*ACTIVITY*
Leaving out any pictures, print the entries that follow exactly as they stand.

Page images and extracted text
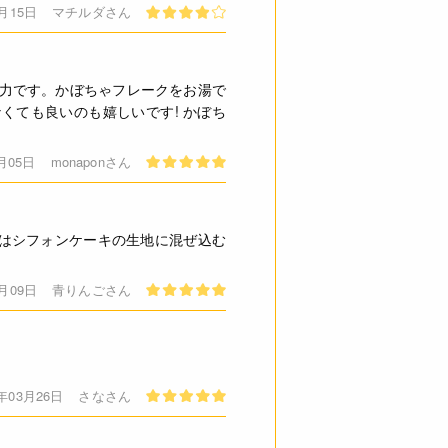
9月15日
マチルダさん
魅力です。かぼちゃフレークをお湯で
くても良いのも嬉しいです! かぼち
9月05日
monaponさん
はシフォンケーキの生地に混ぜ込む
1月09日
青りんごさん
6年03月26日
さなさん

*ANSWER BELOW*
9月15日
マチルダさん
魅力です。かぼちゃフレークをお湯で
くても良いのも嬉しいです! かぼち
9月05日
monaponさん
はシフォンケーキの生地に混ぜ込む
1月09日
青りんごさん
6年03月26日
さなさん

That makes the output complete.